My guess with the Aleppo--presumably Syrian-- za'atar would be that it is redder because of more sumac. I'm pretty sure it was in one of Claudia Roden's very through Middle Eastern cookbooks that I read that Syrian dishes, in particular, often have a sweet/sour interplay that isn't as common in other parts of the Middle East--which an extra jolt of sumac would certainly help to achieve.  Syrian dishes use more pomegranate molasses (again, that sour note, but also sweet)  than dishes from other Middle Eastern areas, too. (except for Persian cooking, which uses a lot of pomegranate molasses, too.) 

 

Apparently za'atar is one of those spice mixes often made at home with lots of regional and often closely guarded familial variations.
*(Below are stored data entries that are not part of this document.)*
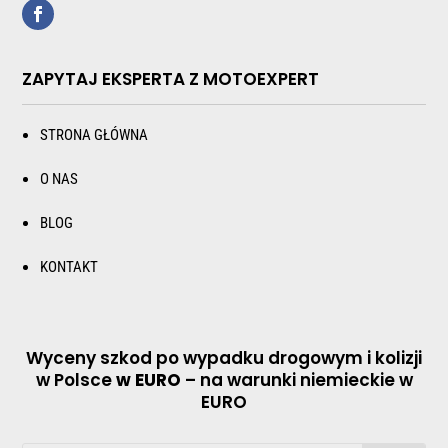
ZAPYTAJ EKSPERTA Z MOTOEXPERT
STRONA GŁÓWNA
O NAS
BLOG
KONTAKT
Wyceny szkod po wypadku drogowym i kolizji
w Polsce
w EURO
– na warunki niemieckie w
EURO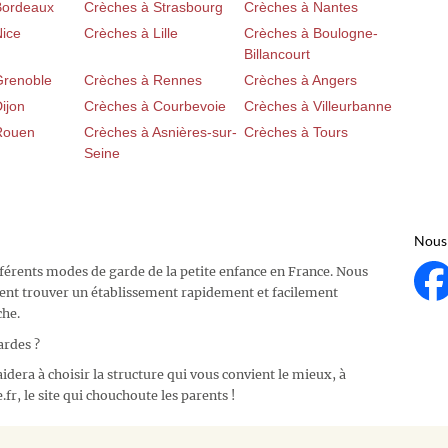
Bordeaux
Crèches à Strasbourg
Crèches à Nantes
Nice
Crèches à Lille
Crèches à Boulogne-
Billancourt
Grenoble
Crèches à Rennes
Crèches à Angers
ijon
Crèches à Courbevoie
Crèches à Villeurbanne
Rouen
Crèches à Asnières-sur-
Crèches à Tours
Seine
Nous 
fférents modes de garde de la petite enfance en France. Nous
ent trouver un établissement rapidement et facilement
che.
ardes ?
idera à choisir la structure qui vous convient le mieux, à
fr, le site qui chouchoute les parents !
It seems to be mostly a Levantine condiment--probably because that's where the thyme and sumac grow wild, though I did used to get Za'atar spread flat breads at the Iraqi bakeries in Detroit when I lived there. The Za'atar that I buy is mixed at the market where I buy it. They are Palestinian and the za'atar is quite green and heavily herbal. There's sumac in it, but you can't really see it. It's there but it's more subtle than other za'atars that I've had in the past.

post #3 of 5

I've heard there's a Jewish version, as well, but I've never tried it.

post #4 of 5

For each Jewish and Levantine grandmother, there is probably a single dedicated Za'atar recipe. 

post #5 of 5

I've tasted different za'atar mixtures and they're completely different from each other. Most were actually quite insipid.

 

But the best I've had is my own mixture, from a middle-eastern cookbook. I had no fresh thyme so I used thyme paste, and it tastes better than dried thyme in my opinion. The paste probably has added flavours to it. I spread thyme paste on flat bread and rub sumac and sesame seeds into it and then I realise what all the big deal is about za'atar.